■ Dataset entries
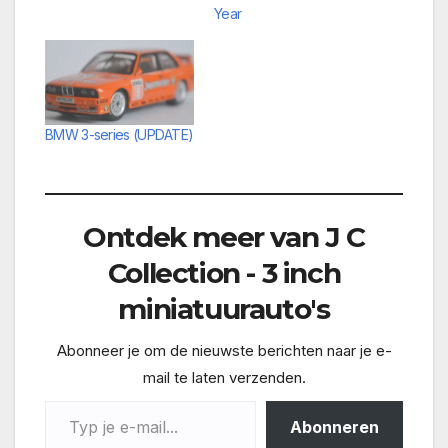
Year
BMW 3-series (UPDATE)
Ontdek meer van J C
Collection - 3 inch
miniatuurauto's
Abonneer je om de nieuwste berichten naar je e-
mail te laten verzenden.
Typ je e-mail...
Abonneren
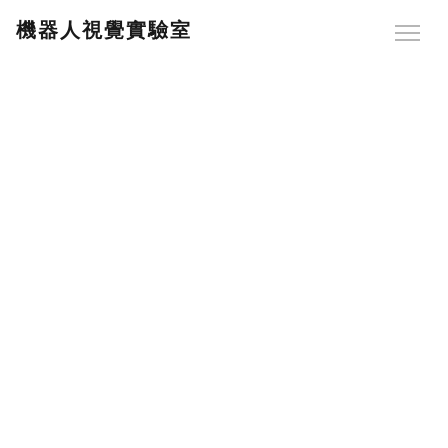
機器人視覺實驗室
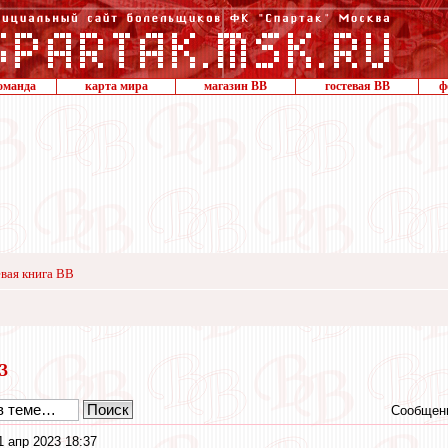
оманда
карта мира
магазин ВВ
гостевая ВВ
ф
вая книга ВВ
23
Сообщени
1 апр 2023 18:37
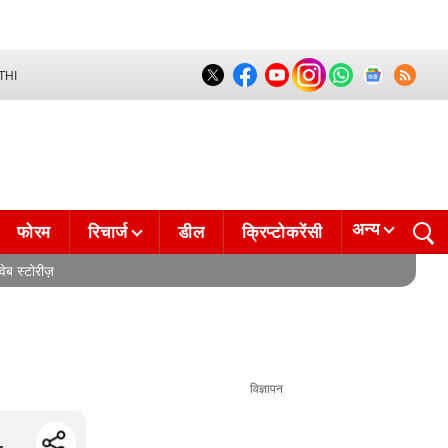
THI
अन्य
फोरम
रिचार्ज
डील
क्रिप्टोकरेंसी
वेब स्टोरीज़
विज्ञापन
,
--
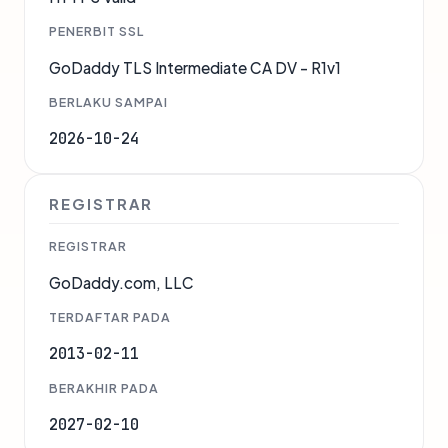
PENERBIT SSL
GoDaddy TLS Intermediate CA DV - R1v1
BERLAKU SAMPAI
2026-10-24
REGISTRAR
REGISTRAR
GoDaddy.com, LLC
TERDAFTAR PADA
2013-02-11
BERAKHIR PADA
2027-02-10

■ REQUIREMENT
A single number, please: the count of lines above that contain the string "GoDaddy".

■ SOLUTION FOR THIS PROBLEM
2